Admitting Jantjie was "not a professional sign language interpreter," junior minister for disabilities Hendrietta Bogopane-Zulu said that "we can only apologise to the deaf community".
"Did a mistake happen? Yes," said the deputy minister. "But I don't think he was picked up from the street."
Bogopane-Zulu said he may have had problems with English or been tired. "I would not say he was fake," she told AFP, while acknowledging "it was bad" because he had failed to sign properly.
Jantjie insists he is qualified and a "champion of sign language," but said his behaviour was down to a sudden attack of schizophrenia, for which he takes medication.
"There was nothing I could do. I was alone in a very dangerous situation," he told Johannesburg daily The Star, adding that he was hearing voices and hallucinating.

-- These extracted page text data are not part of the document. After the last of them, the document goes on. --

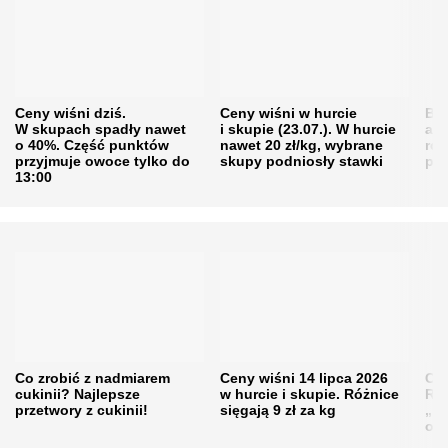
Ceny wiśni dziś.
Ceny wiśni w hurcie
Będ
W skupach spadły nawet
i skupie (23.07.). W hurcie
agr
o 40%. Część punktów
nawet 20 zł/kg, wybrane
rol
przyjmuje owoce tylko do
skupy podniosły stawki
pr
13:00
Co zrobić z nadmiarem
Ceny wiśni 14 lipca 2026
Cen
cukinii? Najlepsze
w hurcie i skupie. Różnice
Rol
przetwory z cukinii!
sięgają 9 zł za kg
„pe
obn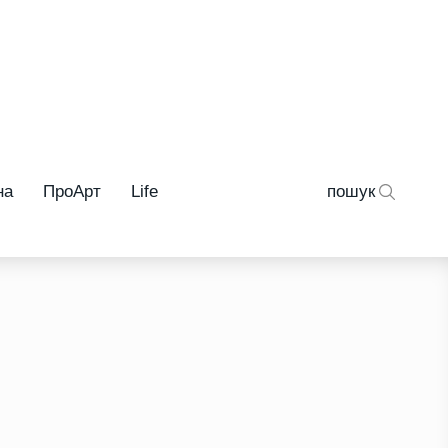
на
ПроАрт
Life
пошук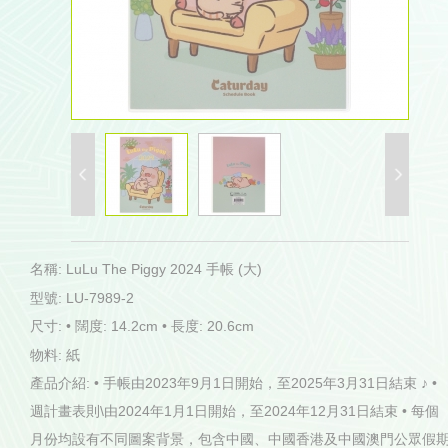
名稱: LuLu The Piggy 2024 手帳 (大)
型號: LU-7989-2
尺寸: • 闊度: 14.2cm • 長度: 20.6cm
物料: 紙
產品介紹: • 手帳由2023年9月1日開始，至2025年3月31日結束 ♪ •
週計畫表則\由2024年1月1日開始，至2024年12月31日結束 • 每個
月份均設有不同圖案背景，包含中國、中國香港及中國澳門公眾假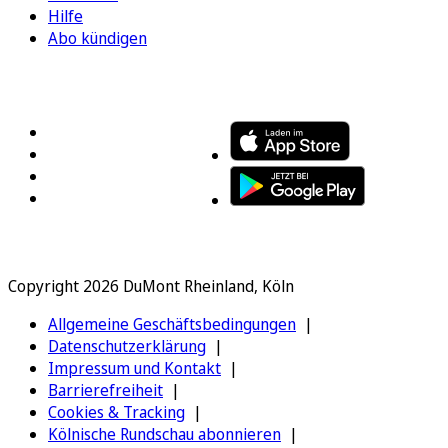
Hilfe
Abo kündigen
FOLGEN SIE UNS
ENTDECKEN SIE UNSERE APP
Copyright 2026 DuMont Rheinland, Köln
Allgemeine Geschäftsbedingungen
Datenschutzerklärung
Impressum und Kontakt
Barrierefreiheit
Cookies & Tracking
Kölnische Rundschau abonnieren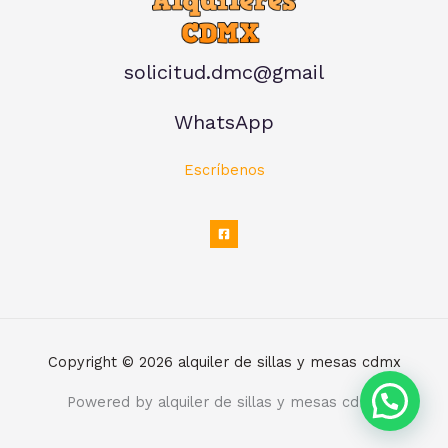
solicitud.dmc@gmail
WhatsApp
Escríbenos
Copyright © 2026 alquiler de sillas y mesas cdmx
Powered by alquiler de sillas y mesas cdmx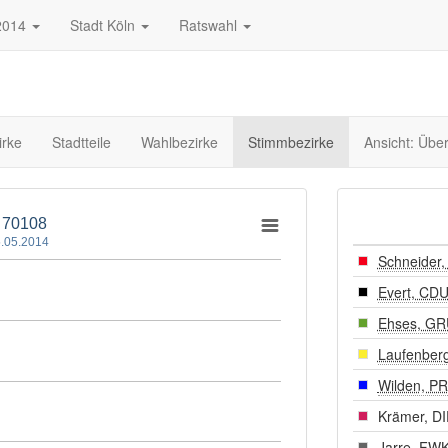
2014
Stadt Köln
Ratswahl
irke
Stadtteile
Wahlbezirke
Stimmbezirke
Ansicht: Übe
- 70108
.05.2014
Schneider
Evert, CD
Ehses, G
Laufenber
Wilden, P
Krämer, D
Jarre, FW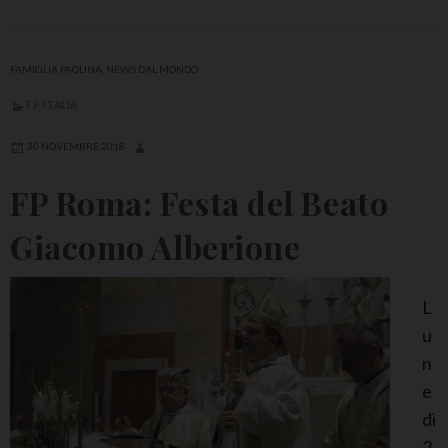
e
t
a
l
FAMIGLIA PAOLINA
,
NEWS DAL MONDO
i
FP ITALIA
a
:
30 NOVEMBRE 2018
I
FP Roma: Festa del Beato
n
c
Giacomo Alberione
o
n
L
t
u
r
n
o
e
d
dì
i
2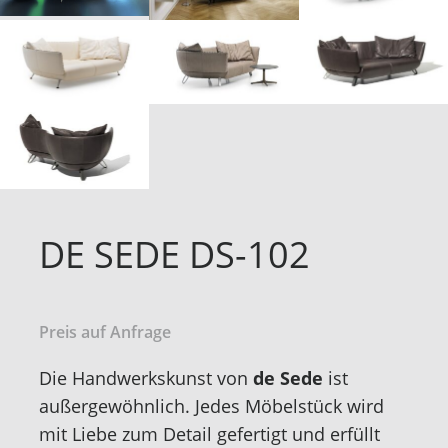
DE SEDE DS-102
Preis auf Anfrage
Die Handwerkskunst von
de Sede
ist
außergewöhnlich. Jedes Möbelstück wird
mit Liebe zum Detail gefertigt und erfüllt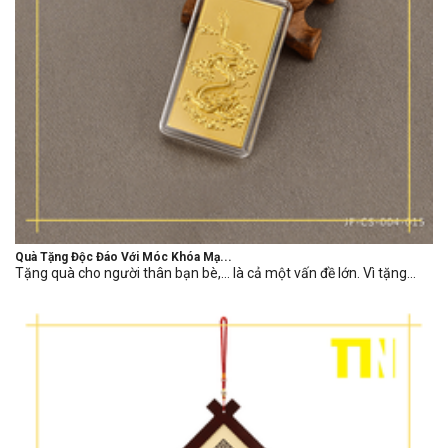
Quà Tặng Độc Đáo Với Móc Khóa Mạ...
Tặng quà cho người thân bạn bè,… là cả một vấn đề lớn. Vì tặng...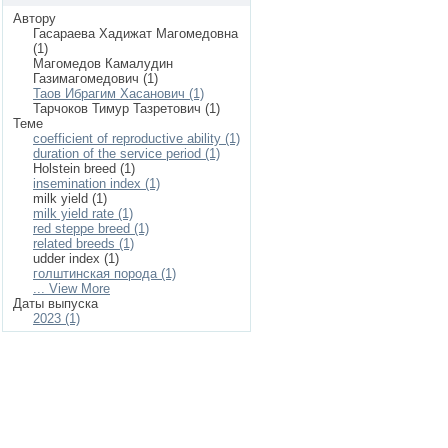
Автору
Гасараева Хадижат Магомедовна
(1)
Магомедов Камалудин
Газимагомедович (1)
Таов Ибрагим Хасанович (1)
Тарчоков Тимур Тазретович (1)
Теме
coefficient of reproductive ability (1)
duration of the service period (1)
Holstein breed (1)
insemination index (1)
milk yield (1)
milk yield rate (1)
red steppe breed (1)
related breeds (1)
udder index (1)
голштинская порода (1)
... View More
Даты выпуска
2023 (1)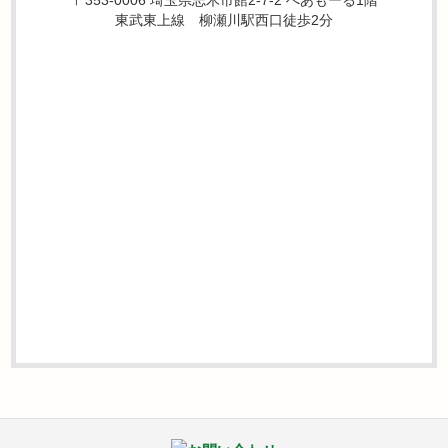
東武東上線 柳瀬川駅西口徒歩2分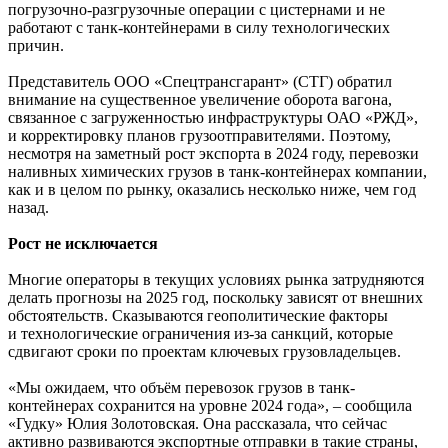
погрузочно-разгрузочные операции с цистернами и не
работают с танк-контейнерами в силу технологических
причин.
Представитель ООО «Спецтрансгарант» (СТГ) обратил
внимание на существенное увеличение оборота вагона,
связанное с загруженностью инфраструктуры ОАО «РЖД»,
и корректировку планов грузоотправителями. Поэтому,
несмотря на заметный рост экспорта в 2024 году, перевозки
наливных химических грузов в танк-контейнерах компании,
как и в целом по рынку, оказались несколько ниже, чем год
назад.
Рост не исключается
Многие операторы в текущих условиях рынка затрудняются
делать прогнозы на 2025 год, поскольку зависят от внешних
обстоятельств. Сказываются геополитические факторы
и технологические ограничения из-за санкций, которые
сдвигают сроки по проектам ключевых грузовладельцев.
«Мы ожидаем, что объём перевозок грузов в танк-
контейнерах сохранится на уровне 2024 года», – сообщила
«Гудку» Юлия Золотовская. Она рассказала, что сейчас
активно развиваются экспортные отправки в такие страны,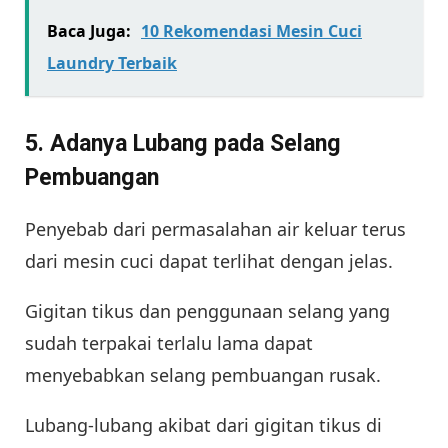
Baca Juga:
10 Rekomendasi Mesin Cuci
Laundry Terbaik
5. Adanya Lubang pada Selang
Pembuangan
Penyebab dari permasalahan air keluar terus
dari mesin cuci dapat terlihat dengan jelas.
Gigitan tikus dan penggunaan selang yang
sudah terpakai terlalu lama dapat
menyebabkan selang pembuangan rusak.
Lubang-lubang akibat dari gigitan tikus di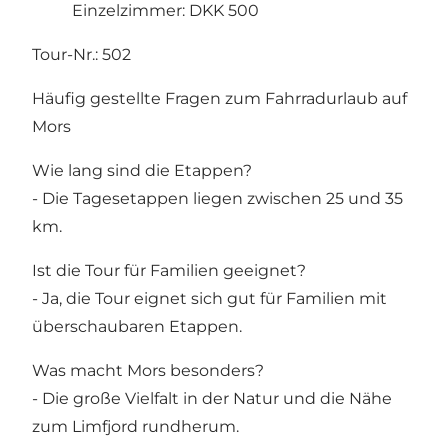
Einzelzimmer: DKK 500
Tour-Nr.: 502
Häufig gestellte Fragen zum Fahrradurlaub auf
Mors
Wie lang sind die Etappen?
- Die Tagesetappen liegen zwischen 25 und 35
km.
Ist die Tour für Familien geeignet?
- Ja, die Tour eignet sich gut für Familien mit
überschaubaren Etappen.
Was macht Mors besonders?
- Die große Vielfalt in der Natur und die Nähe
zum Limfjord rundherum.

"I tried to control myself and not show the world what was going on. I am very sorry. It's the situation I found myself in," he added.
The revelations raised questions about how Jantjie, who was at one point little more than an arm's length away from Obama and UN Secretary General Ban Ki-moon, was vetted and received security clearance.
Brian Leary, a US Secret Service spokesman, said that it was the South African organising committee's responsibility to deal with participants and sign language interpreters.
"For the purposes of this memorial service, this would include vetting them for criminal history and other appropriate records checks," Leary said, but did not confirm whether such precautions were taken by the South Africans.